On Sun, Feb 6, 2011 at 9:09 AM, Nikos Chantziaras <rea...@arcor.de> wrote:
> On 02/06/2011 12:08 AM, Mark Knecht wrote:
>>
>> Can someone recommend a good IDE to write C code in?
>>
>> 1) Something that can display multiple files in a project.
>>
>> 2) Something that have some sort of version control built into it?
>>
>> 3) If possible, I can compile right in the IDE.
>>
>> I've starting writing something. It's hundreds of lines long in 1 file
>> and I just messed up a brace somewhere which I haven't been able to
>> figure out in vi.
>
> I use Qt Creator.  Though it's primarily for C++, I also use it for C. I
> recommend it because it's very easy to use.  For version control, it
> supports Git, Subversion, Mercurial and Perforce.
>
> If you decide to use it and also make use of its own build system (qmake),
> post about it so I can tell you how to configure a project for plain C,
> because by default new projects are C++.
>

I'll take a look at it. Do you recommend the testing 2.0 versions or stable 1.3?
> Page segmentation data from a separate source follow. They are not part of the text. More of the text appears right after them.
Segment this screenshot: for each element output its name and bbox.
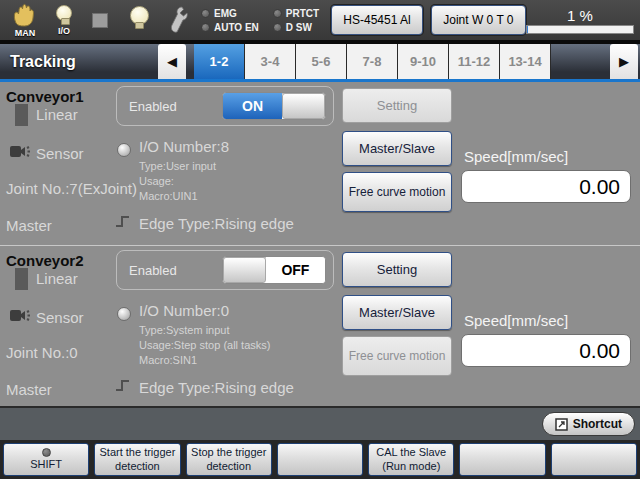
robot-type-button[interactable]: HS-45451 Al: [331, 5, 423, 35]
wrench-icon: [169, 5, 189, 35]
chevron-right-icon: ▶: [619, 54, 629, 69]
manual-mode-label: MAN: [15, 28, 36, 38]
d-sw-led-icon: [273, 23, 282, 32]
auto-en-led-icon: [201, 23, 210, 32]
manual-mode-button[interactable]: MAN: [12, 3, 38, 38]
nav-tab[interactable]: 13-14: [500, 44, 551, 79]
led-auto-en: AUTO EN: [201, 22, 259, 33]
io-label: I/O: [58, 26, 70, 36]
linear-type-icon: [15, 268, 28, 290]
linear-type-icon: [15, 104, 28, 126]
enabled-label: Enabled: [129, 263, 177, 278]
fkey-blank-2[interactable]: [459, 443, 545, 476]
io-detail-lines: Type:User input Usage: Macro:UIN1: [139, 159, 216, 204]
tab-scroll-left-button[interactable]: ◀: [158, 44, 186, 79]
status-led-panel: EMG PRTCT AUTO EN D SW: [201, 8, 319, 33]
toggle-state-label: ON: [223, 93, 282, 119]
enabled-toggle[interactable]: OFF: [222, 256, 326, 284]
enabled-toggle[interactable]: ON: [222, 92, 326, 120]
conveyor-name: Conveyor1: [6, 88, 84, 105]
linear-label: Linear: [36, 270, 78, 287]
speed-unit-label: Speed[mm/sec]: [464, 148, 568, 165]
rising-edge-icon[interactable]: [114, 214, 131, 233]
shortcut-button[interactable]: Shortcut: [542, 412, 635, 436]
io-number-label: I/O Number:8: [139, 138, 229, 155]
sensor-io-radio[interactable]: [117, 307, 131, 321]
toggle-knob: [282, 93, 325, 119]
master-label: Master: [6, 381, 52, 398]
io-usage-label: Usage:Step stop (all tasks): [139, 338, 270, 353]
setting-button[interactable]: Setting: [342, 88, 452, 123]
fkey-start-trigger[interactable]: Start the trigger detection: [94, 443, 180, 476]
joint-no-label: Joint No.:7(ExJoint): [6, 180, 137, 197]
io-number-label: I/O Number:0: [139, 302, 229, 319]
sensor-label: Sensor: [36, 309, 84, 326]
tab-scroll-right-button[interactable]: ▶: [610, 44, 638, 79]
led-prtct: PRTCT: [273, 8, 319, 19]
teach-pendant-screen: MAN I/O EMG PRTCT: [0, 0, 640, 479]
fkey-cal-slave[interactable]: CAL the Slave (Run mode): [368, 443, 454, 476]
fkey-label: SHIFT: [30, 458, 62, 471]
io-macro-label: Macro:SIN1: [139, 353, 270, 368]
speed-unit-label: Speed[mm/sec]: [464, 312, 568, 329]
conveyor1-section: Conveyor1 Linear Enabled ON Setting: [0, 82, 640, 245]
fkey-label: Stop the trigger detection: [188, 446, 270, 472]
setting-button[interactable]: Setting: [342, 252, 452, 287]
led-emg: EMG: [201, 8, 259, 19]
sensor-label: Sensor: [36, 145, 84, 162]
nav-tab[interactable]: 3-4: [245, 44, 296, 79]
io-detail-lines: Type:System input Usage:Step stop (all t…: [139, 323, 270, 368]
maintenance-button[interactable]: [169, 5, 189, 35]
fkey-shift[interactable]: SHIFT: [3, 443, 89, 476]
sensor-icon: [9, 142, 31, 164]
nav-tab[interactable]: 9-10: [398, 44, 449, 79]
motor-lamp-icon: [130, 6, 149, 25]
motor-lamp-button[interactable]: [130, 6, 149, 35]
toggle-state-label: OFF: [266, 257, 325, 283]
override-progress-fill: [527, 26, 528, 33]
nav-wrap: Tracking ◀ 1-2 3-4 5-6 7-8 9-10 11-12 13…: [0, 40, 640, 82]
fkey-label: Start the trigger detection: [96, 446, 178, 472]
enabled-group: Enabled ON: [116, 86, 334, 126]
nav-tab[interactable]: 5-6: [296, 44, 347, 79]
nav-tab[interactable]: 7-8: [347, 44, 398, 79]
override-percent-label: 1 %: [567, 7, 593, 24]
stop-status-button[interactable]: [92, 13, 108, 28]
io-usage-label: Usage:: [139, 174, 216, 189]
coordinate-mode-button[interactable]: Joint W 0 T 0: [431, 5, 526, 35]
sensor-io-radio[interactable]: [117, 143, 131, 157]
fkey-stop-trigger[interactable]: Stop the trigger detection: [186, 443, 272, 476]
io-macro-label: Macro:UIN1: [139, 189, 216, 204]
tracking-nav-bar: Tracking ◀ 1-2 3-4 5-6 7-8 9-10 11-12 13…: [0, 44, 640, 79]
shortcut-label: Shortcut: [573, 417, 622, 431]
fkey-label: CAL the Slave (Run mode): [370, 446, 452, 472]
io-type-label: Type:User input: [139, 159, 216, 174]
chevron-left-icon: ◀: [167, 54, 177, 69]
led-d-sw: D SW: [273, 22, 319, 33]
toggle-knob: [223, 257, 266, 283]
hand-icon: [12, 3, 38, 27]
fkey-blank-1[interactable]: [277, 443, 363, 476]
master-slave-button[interactable]: Master/Slave: [342, 131, 452, 166]
linear-label: Linear: [36, 106, 78, 123]
enabled-label: Enabled: [129, 99, 177, 114]
nav-tab[interactable]: 11-12: [449, 44, 500, 79]
tracking-main-panel: Conveyor1 Linear Enabled ON Setting: [0, 82, 640, 408]
speed-value-display: 0.00: [461, 334, 631, 367]
rising-edge-icon[interactable]: [114, 378, 131, 397]
fkey-blank-3[interactable]: [551, 443, 637, 476]
top-status-bar: MAN I/O EMG PRTCT: [0, 0, 640, 40]
nav-tab[interactable]: 1-2: [194, 44, 245, 79]
master-slave-button[interactable]: Master/Slave: [342, 295, 452, 330]
free-curve-button[interactable]: Free curve motion: [342, 172, 452, 212]
override-progress-bar: [526, 25, 634, 34]
speed-override-display[interactable]: 1 %: [526, 7, 634, 34]
emg-led-icon: [201, 9, 210, 18]
free-curve-button[interactable]: Free curve motion: [342, 336, 452, 376]
enabled-group: Enabled OFF: [116, 250, 334, 290]
io-type-label: Type:System input: [139, 323, 270, 338]
io-monitor-button[interactable]: I/O: [56, 5, 72, 36]
square-stop-icon: [92, 13, 108, 28]
prtct-led-icon: [273, 9, 282, 18]
shortcut-strip: Shortcut: [0, 408, 640, 440]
At this time I have no need for GUI development. The app I want to do
right now could run on the command line. However getting started with
something that did support eventually doing a GUI would be nice as
long as it doesn't kill me.

As for the C vs C++ issue, I only say C because the NVidia nvcc
compiler seems to be primarily a C compiler. It's not until you get to
Appendix D in the programming guide that they even mention C++ in the
context of CUDA.

That said, however, my understanding of what nvcc does is that what it
really does breaks apart the *.cu input files into portions that are
sent to the CUDA compiler, and portions that are sent to gcc. I
suspect the gcc/host computing side can be whatever is legal for gcc.
All I need, as best I understand it today, is to call nvcc instead of
gcc.

If I can find a simple C++ Hello World program that actually uses
classes or whatever makes C++ C++ then I'll see how it works. It's
pretty easy to drop in a few CUDA commands and see if i works.

Thanks for the info. Looks interesting.